From outdated birth videos in religion class to unhelpful diagrams extolling abstinence, sex education has clearly suffered from our overly conservative attitudes towards the subject. While the stories may tickle your funny bone, some say that sex ed is no laughing matter. DIG interviewed sex educator Dr. Mark Schoen, M.D. PhD.
Schoen is a sexuality education advocate, filmmaker, and also operates a web site “SexSmartFilms.com” that archives PSAs from around the world and has been called the “Netflix of Sex Education.” Schoen is a wellspring of knowledge on how successful sex ed can be, as shown by other countries with required programs. He brings up examples of PSAs from Norway, Spain, and the Netherlands that show sex so frankly they probably couldn’t get aired in the U.S. Perhaps the most extreme example is “The Genital Song” from Sweden. This video features an upbeat song with dancing cartoon vaginas and penises, and it’s aimed, no joke, at pre-schoolers. Schoen says that though the tactics may seem wild to us, exposure to sex ed from an early age means better health later in life. (Statistics show that Sweden’s HIV and teen pregnancy rates are much lower than in the U.S.) When asked about the U.S. emphasis on abstinence-only, Schoen replies: “Abstinence is a good and viable option, but it’s not the only option… We put countless amounts of money into abstinence only-education and we know it doesn’t work.” Schoen cites research that the average American encounters pornography by age 11, which means that porn is potentially many people’s first sex education. “We’ve been taught at an early age that sex is not something you’re supposed to talk about… If you ask children ‘What do you call your genitals?’ and you ask ten different children, you’ll get ten different names. We don’t do that with any other body part.”

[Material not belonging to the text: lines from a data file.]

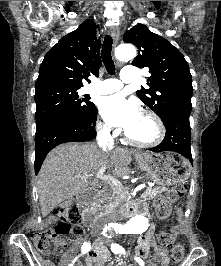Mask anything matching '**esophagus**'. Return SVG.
Masks as SVG:
<instances>
[{
    "label": "esophagus",
    "mask_w": 221,
    "mask_h": 266,
    "mask_svg": "<svg viewBox=\"0 0 221 266\" xmlns=\"http://www.w3.org/2000/svg\"><path fill=\"white\" fill-rule=\"evenodd\" d=\"M110 33L113 39V47H116L119 40V29L116 26L111 27Z\"/></svg>",
    "instance_id": "34e87169"
}]
</instances>
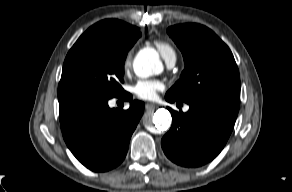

In a country (and state, and city) where legislation to require sexuality education regularly fails, one wonders if we will ever get the resources we need to be a healthier, more informed society. In an informal survey, DIG found that 88 percent (of 83 total) responded “Yes” to the question, “Do you think sex education should be taught in public schools?” In order to live up to that “Yes”, hearts and minds will have to change so that sex becomes something we are all allowed to talk about.